We opted for a train-test split, so most rapid is to ask for the score in this way:

In [None]:
sgd_clf.score(X_test, y_test_5)

Actually, k-fold cross-validation would be similar or better - and would also allow you to get insight on its variance.

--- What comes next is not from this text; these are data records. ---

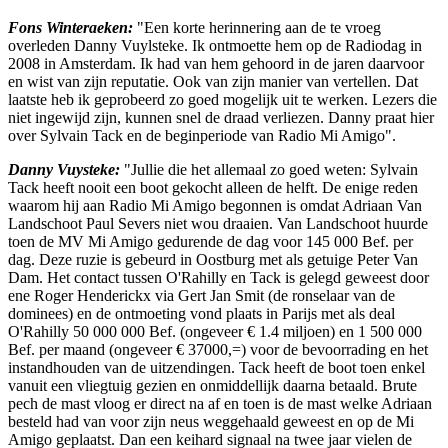
Fons Winteraeken:
"Een korte herinnering aan de te vroeg
overleden Danny Vuylsteke. Ik ontmoette hem op de Radiodag in
2008 in Amsterdam. Ik had van hem gehoord in de jaren daarvoor
en wist van zijn reputatie. Ook van zijn manier van vertellen. Dat
laatste heb ik geprobeerd zo goed mogelijk uit te werken. Lezers die
niet ingewijd zijn, kunnen snel de draad verliezen. Danny praat hier
over Sylvain Tack en de beginperiode van Radio Mi Amigo".
Danny Vuysteke:
"Jullie die het allemaal zo goed weten: Sylvain
Tack heeft nooit een boot gekocht alleen de helft. De enige reden
waarom hij aan Radio Mi Amigo begonnen is omdat Adriaan Van
Landschoot Paul Severs niet wou draaien. Van Landschoot huurde
toen de MV Mi Amigo gedurende de dag voor 145 000 Bef. per
dag. Deze ruzie is gebeurd in Oostburg met als getuige Peter Van
Dam. Het contact tussen O'Rahilly en Tack is gelegd geweest door
ene Roger Henderickx via Gert Jan Smit (de ronselaar van de
dominees) en de ontmoeting vond plaats in Parijs met als deal
O'Rahilly 50 000 000 Bef. (ongeveer € 1.4 miljoen) en 1 500 000
Bef. per maand (ongeveer € 37000,=) voor de bevoorrading en het
instandhouden van de uitzendingen. Tack heeft de boot toen enkel
vanuit een vliegtuig gezien en onmiddellijk daarna betaald. Brute
pech de mast vloog er direct na af en toen is de mast welke Adriaan
besteld had van voor zijn neus weggehaald geweest en op de Mi
Amigo geplaatst. Dan een keihard signaal na twee jaar vielen de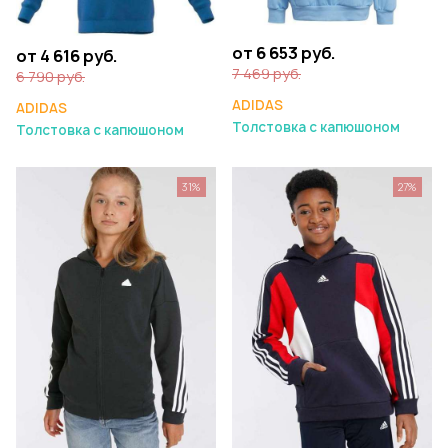
от 6 653 руб.
от 4 616 руб.
7 469 руб.
6 790 руб.
ADIDAS
ADIDAS
Толстовка с капюшоном
Толстовка с капюшоном
31%
27%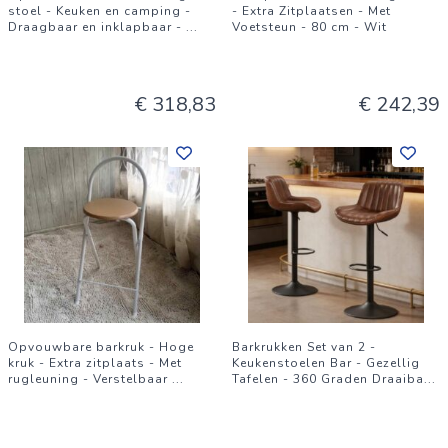
stoel - Keuken en camping -
- Extra Zitplaatsen - Met
Draagbaar en inklapbaar -
...
Voetsteun - 80 cm - Wit
€ 318,83
€ 242,39
Opvouwbare barkruk - Hoge
Barkrukken Set van 2 -
kruk - Extra zitplaats - Met
Keukenstoelen Bar - Gezellig
rugleuning - Verstelbaar
...
Tafelen - 360 Graden Draaiba
...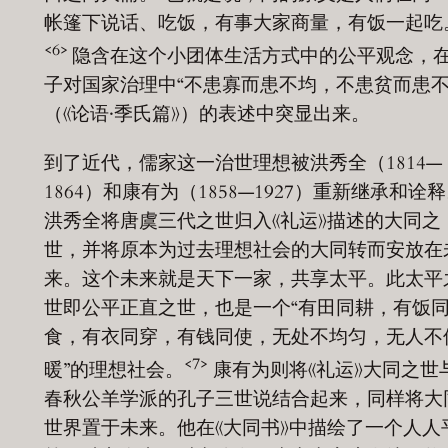
帐篷下说话、吃饭，有事大家商量，有饭一起吃
<6>
隐含在这个小团体生活方式中的公平观念，
子对国家治理中“不患寡而患不均，不患贫而患不
（《论语·季氏篇》）的表述中突显出来。
到了近代，儒家这一治世理想被洪秀全（1814—
1864）和康有为（1858—1927）重新继承和诠
洪秀全将唐虞三代之世归入《礼运》描述的大同之
世，并将原本为过去理想社会的大同转而安放在
来。这个未来就是天下一家，共享太平。此太平
世即公平正直之世，也是一个“有田同耕，有饭
食，有衣同穿，有钱同使，无处不均匀，无人不
<7>
暖”的理想社会。
康有为则将《礼运》大同之世
春秋公羊学派的孔子三世说结合起来，同样将大
世界置于未来。他在《大同书》中描绘了一个人人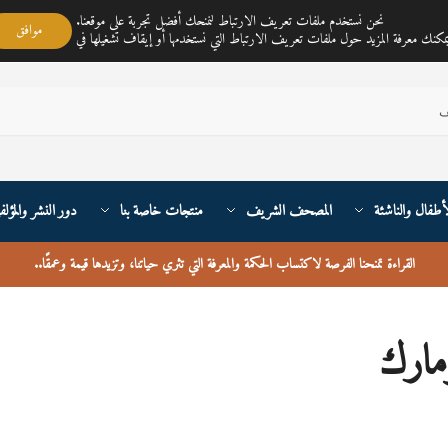
مكتبة ناي متجر لمبيع الكتب العربية تغطي خدمته جميع أنحاء القارة الأوربية والعالم
نحن نستخدم ملفات تعريف الارتباط لنمنحك أفضل تجربة على موقعنا.
موافق
أطفال والناشئة
المصحف الشريف
منتجات خاصة بنا
دور النشر والمؤلف
القراءة تمنحنا الفرصة لاكتساب الحكمة والمعرفة التي تثري حياتنا، وتزيدها قيمة وعمقًا
..
ومارك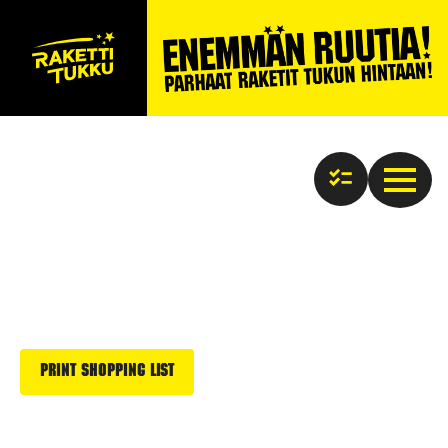
Print Shopping List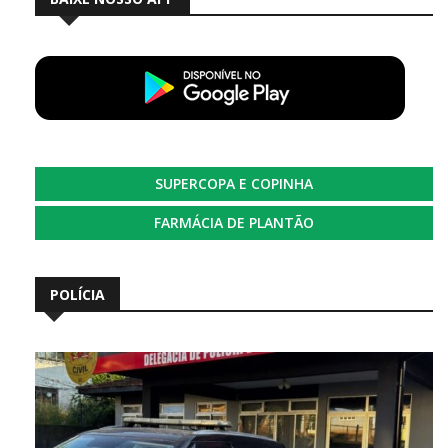
SUPERCOPA E COPINHA
FARMÁCIA DE PLANTÃO
POLÍCIA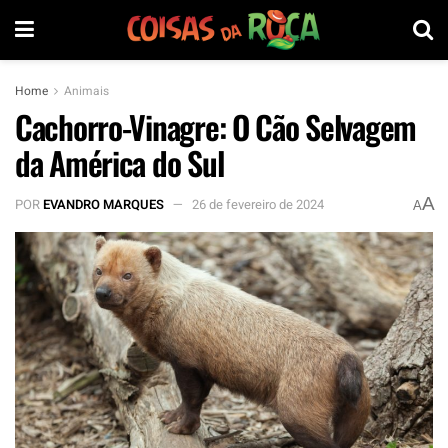
Home
Animais
Cachorro-Vinagre: O Cão Selvagem
da América do Sul
A
POR
EVANDRO MARQUES
26 de fevereiro de 2024
A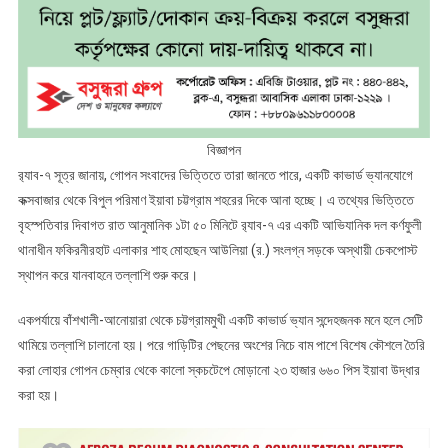
বিজ্ঞাপন
র‌্যাব-৭ সূত্র জানায়, গোপন সংবাদের ভিত্তিতে তারা জানতে পারে, একটি কাভার্ড ভ্যানযোগে
কক্সবাজার থেকে বিপুল পরিমাণ ইয়াবা চট্টগ্রাম শহরের দিকে আনা হচ্ছে। এ তথ্যের ভিত্তিতে
বৃহস্পতিবার দিবাগত রাত আনুমানিক ১টা ৫০ মিনিটে র‌্যাব-৭ এর একটি আভিযানিক দল কর্ণফুলী
থানাধীন ফকিরনীরহাট এলাকার শাহ মোহছেন আউলিয়া (র.) সংলগ্ন সড়কে অস্থায়ী চেকপোস্ট
স্থাপন করে যানবাহনে তল্লাশি শুরু করে।
একপর্যায়ে বাঁশখালী-আনোয়ারা থেকে চট্টগ্রামমুখী একটি কাভার্ড ভ্যান সন্দেহজনক মনে হলে সেটি
থামিয়ে তল্লাশি চালানো হয়। পরে গাড়িটির পেছনের অংশের নিচে বাম পাশে বিশেষ কৌশলে তৈরি
করা লোহার গোপন চেম্বার থেকে কালো স্কচটেপে মোড়ানো ২৩ হাজার ৬৬০ পিস ইয়াবা উদ্ধার
করা হয়।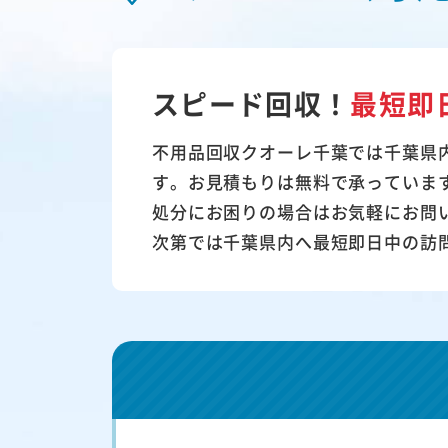
スピード回収！
最短即
不用品回収クオーレ千葉では千葉県
す。お見積もりは無料で承っていま
処分にお困りの場合はお気軽にお問
次第では千葉県内へ最短即日中の訪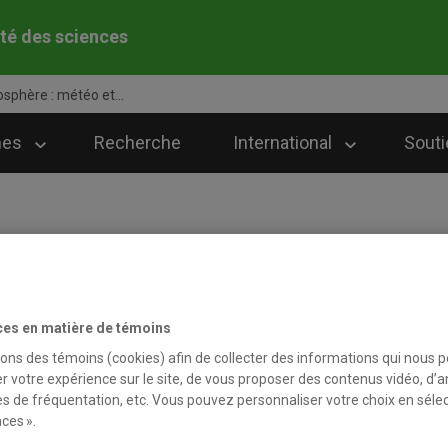
té des sciences
sphère : météo et...
mes
Recherche
International
Souti
ciences de l’atmosphère : mé
ces en matière de témoins
sons des témoins (cookies) afin de collecter des informations qui nous 
le université francophone à offrir une formation aux trois cycle
r votre expérience sur le site, de vous proposer des contenus vidéo, d’a
éorologie et climat, l’UQAM met à la disposition des étudiante
es de fréquentation, etc. Vous pouvez personnaliser votre choix en séle
 station météorologique complète en plein centre-ville de Montr
ces ».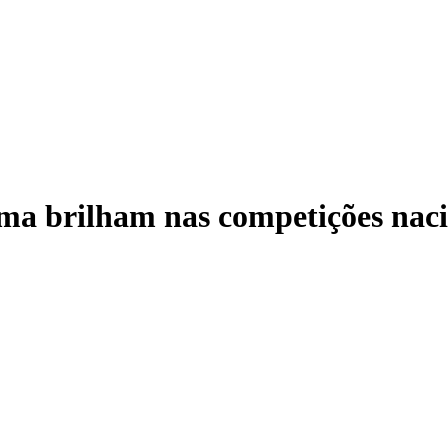
ma brilham nas competições naci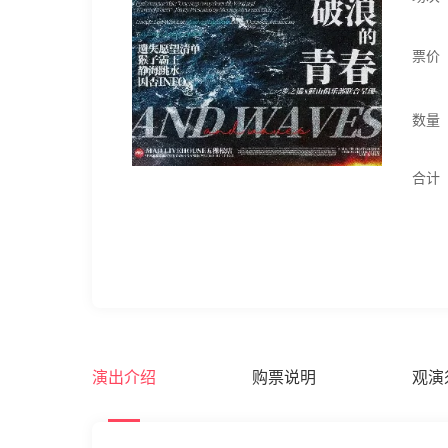
票价
数量
合计
演出介绍
购票说明
观演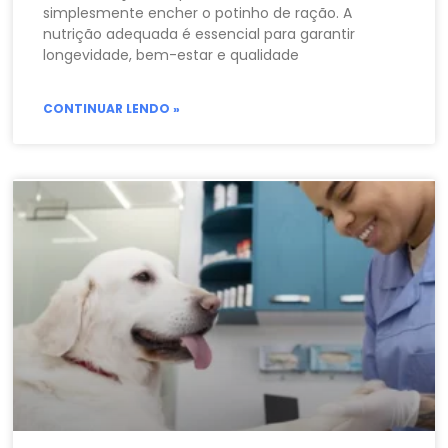
simplesmente encher o potinho de ração. A
nutrição adequada é essencial para garantir
longevidade, bem-estar e qualidade
CONTINUAR LENDO »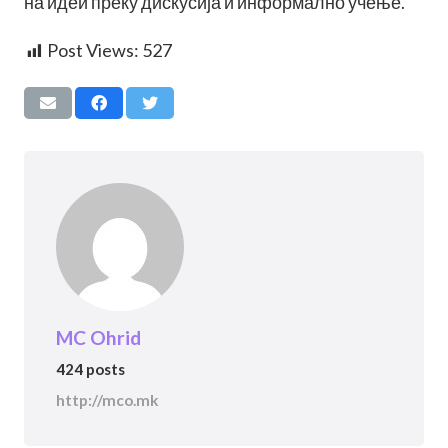
на идеи преку дискусија и информално учење.
Post Views:
527
MC Ohrid
424 posts
http://mco.mk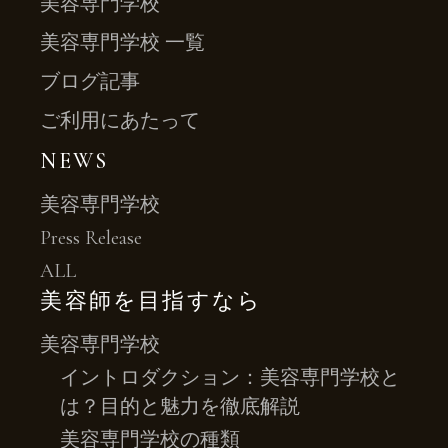
美容専門学校
美容専門学校 一覧
ブログ記事
ご利用にあたって
NEWS
美容専門学校
Press Release
ALL
美容師を目指すなら
美容専門学校
イントロダクション：美容専門学校と
は？目的と魅力を徹底解説
美容専門学校の種類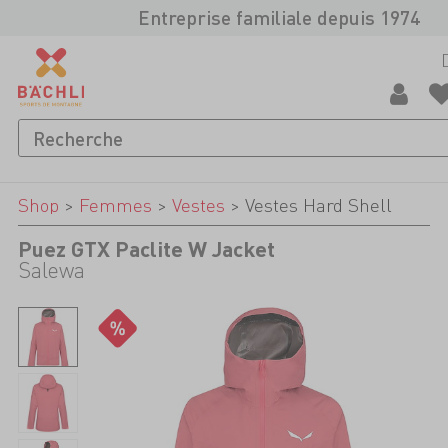
Entreprise familiale depuis 1974
Shop
>
Femmes
>
Vestes
>
Vestes Hard Shell
Puez GTX Paclite W Jacket
Salewa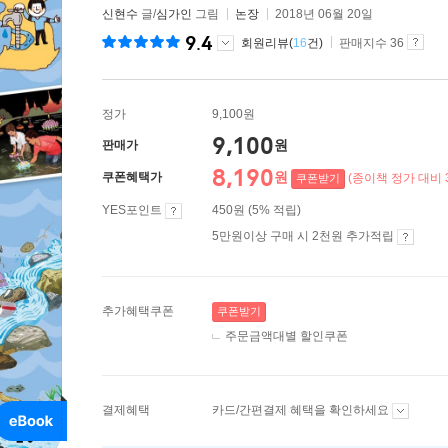
신현수
글/
심가인
그림
논장
2018년 06월 20일
9.4
회원리뷰(
16
건)
판매지수 36
정가
9,100원
9,100
원
판매가
8,190
원
쿠폰혜택가
(종이책 정가 대비 
쿠폰받기
YES포인트
450원 (5% 적립)
5만원이상 구매 시 2천원 추가적립
추가혜택쿠폰
쿠폰받기
주문금액대별 할인쿠폰
결제혜택
카드/간편결제 혜택을 확인하세요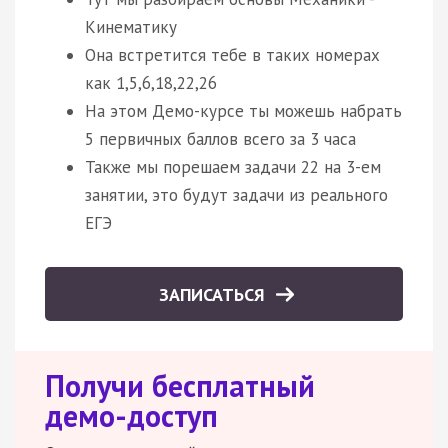
Кинематику
Она встретится тебе в таких номерах
как 1,5,6,18,22,26
На этом Демо-курсе ты можешь набрать
5 первичных баллов всего за 3 часа
Также мы порешаем задачи 22 на 3-ем
занятии, это будут задачи из реального
ЕГЭ
ЗАПИСАТЬСЯ
Получи бесплатный
демо-доступ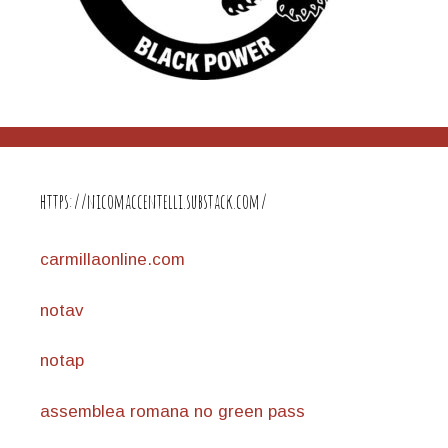
https://nicomaccentelli.substack.com/
carmillaonline.com
notav
notap
assemblea romana no green pass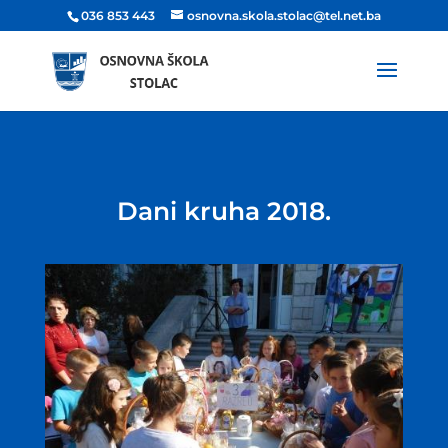
036 853 443
osnovna.skola.stolac@tel.net.ba
Dani kruha 2018.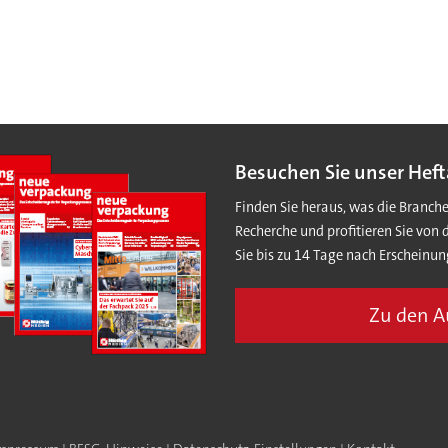
Besuchen Sie unser Heft
Finden Sie heraus, was die Branch
Recherche und profitieren Sie von 
Sie bis zu 14 Tage nach Erscheinun
Zu den 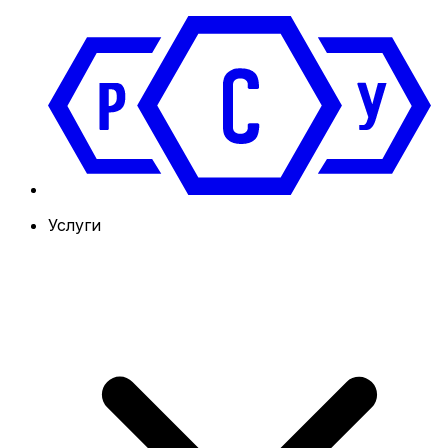
Услуги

Let's try it out.

Use `cross_val_score()` function in sklearn to evaluate your SGDClassifier model using k-fold cross-validation, with k=3, i.e. make k trainings: split the training set into k folds, train and make predictions and evaluate them on each fold using a model trained on the remaining folds.

In [None]:
y_5 = (y == 5)
y_5.shape

In [None]:
from sklearn.model_selection import cross_val_score
cross_val_score(sgd_clf, X, y_5, cv=3, scoring="accuracy")

# this trigger the training of cv=3 models, so it might take a while to complete!

*Really?! Such a high accuracy at first attempt?! Are you sure this is reliable?*

# **Practice C6**: Confusion matrix: looking for a better performance metrics

In [None]:
from sklearn.model_selection import cross_val_predict

y_pred = cross_val_predict(sgd_clf, X, y_5, cv=3)

# this trigger the training of cv=3 models, so it might take a while to complete!

In [None]:
type(y_pred)

In [None]:
y_pred.shape

In [None]:
y_pred

In [None]:
from sklearn.metrics import confusion_matrix

confusion_matrix(y_5, y_pred)

Other possible metrics are **precision** and **recall**, and often also the **F1** score:

In [None]:
from sklearn.metrics import precision_score
precision_score(y_5, y_pred)

In [None]:
from sklearn.metrics import recall_score
recall_score(y_5, y_pred)

In [None]:
from sklearn.metrics import f1_score
f1_score(y_5, y_pred)

In [None]:
#create an array with, de-facto, the class probabilities
y_scores = cross_val_predict(sgd_clf, X, y_5, cv=3,
                             method="decision_function")

In [None]:
y_scores

In [None]:
y_5

In [None]:
from sklearn.metrics import roc_curve
fpr, tpr, thresholds = roc_curve(y_5, y_scores)

In [None]:
def plot_roc_curve(fpr, tpr, label=None):
    plt.plot(fpr, tpr, linewidth=2, label=label)
    plt.plot([0, 1], [0, 1], 'k--') # dashed diagonal
    plt.axis([0, 1, 0, 1])                                    
    plt.xlabel('False Positive Rate (Fall-Out)', fontsize=16) 
    plt.ylabel('True Positive Rate (Recall)', fontsize=16)    
    plt.grid(True)                                            
    
plt.figure(figsize=(8, 6))                         
plot_roc_curve(fpr, tpr)
plt.show()

In [None]:
from sklearn.metrics import roc_auc_score
roc_auc_score(y_5, y_scores)

The AUC score should result as roughly 96-97%, when comparing your work with others'. It is a good result!